We will now tune a multi-layer perceptron to predict age from 6 brain volumes.

First, we will download and load the dataset with 6 brain structures.

In [None]:
# This code will download the required data files from GitHub
import requests
import os
def download_data(source, dest):
    base_url = 'https://raw.githubusercontent.com/'
    owner = 'MaralAminpour'
    repo = 'ML-BME-Course-UofA-Fall-2023'
    branch = 'main'
    url = '{}/{}/{}/{}/{}'.format(base_url, owner, repo, branch, source)
    r = requests.get(url)
    f = open(dest, 'wb')
    f.write(r.content)
    f.close()

# Create the temp directory, if it doesn't already exist
if not os.path.exists('temp'):
   os.makedirs('temp')

download_data('Week-8-Neural-Networks/data/GA-brain-volumes-6-features.csv', 'temp/GA-brain-volumes-6-features.csv')

**Task 2.1: 0.5 marks** Fill in the missing code to convert the feature matrix and target vector from numpy arrays to a format suitable for training in PyTorch.

In [None]:
X, y = CreateFeaturesTargets('temp/GA-brain-volumes-6-features.csv')  # Note that this will overwrite X, y that we created in the previous exercise

# Perform scaling of the target values to support better convergence
target_scaler = StandardScaler()
y = target_scaler.fit_transform(y)

print('Number of samples is', X.shape[0])
print('Number of features is', X.shape[1])

# Convert to tensors
X = None
y = None
print('X shape: ', X.shape)
print('y shape: ', y.shape)
print('X type: ', X.type())
print('y type: ', y.type())

**Task 2.2: 0.5 marks** Create training, validation and test set similarly to exercise 1.

In [None]:
# Extract test set
### Add your code here ###

# Extract validation set
### Add your code here ###

# Display info
print('Training samples: ', y_train.shape[0])
print('Validation samples: ', y_val.shape[0])
print('Test samples: ', y_test.shape[0])

**Task 2.3: 1 mark** Perform training and evaluation of the performance using the same code as you developed in Exercise 1. You need to adapt the architecture to take 6 input features, but other than that the code should work.
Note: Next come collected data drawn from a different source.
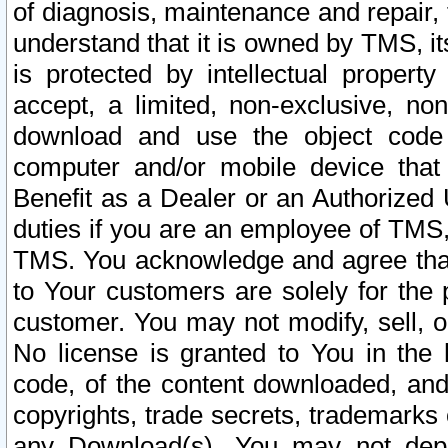
of diagnosis, maintenance and repair,
understand that it is owned by TMS, its
is protected by intellectual proper
accept, a limited, non-exclusive, non
download and use the object code
computer and/or mobile device that 
Benefit as a Dealer or an Authorized 
duties if you are an employee of TMS, 
TMS. You acknowledge and agree that
to Your customers are solely for the
customer. You may not modify, sell, o
No license is granted to You in th
code, of the content downloaded, and
copyrights, trade secrets, trademarks o
any Download(s). You may not dep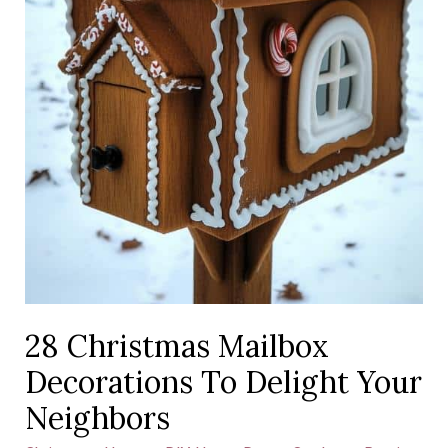
28 Christmas Mailbox
Decorations To Delight Your
Neighbors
Adjust the learning rate to achieve optimal performance.

In [None]:
### Add you code here ###

**Task 2.4: 1.5 marks** Modify the code from task 2.3 further to implement a multi-layer perceptron architecture as follows:
* First `Linear` layer with 6 outputs
* `ReLU` activation
* Second `Linear` layer with 6 inputs and 1 output

In [None]:
### Add your code here ###

**Question 2.1: 0.5 marks** Can you achieve better performance with this non-linear network? Can you hypothesize why/why not?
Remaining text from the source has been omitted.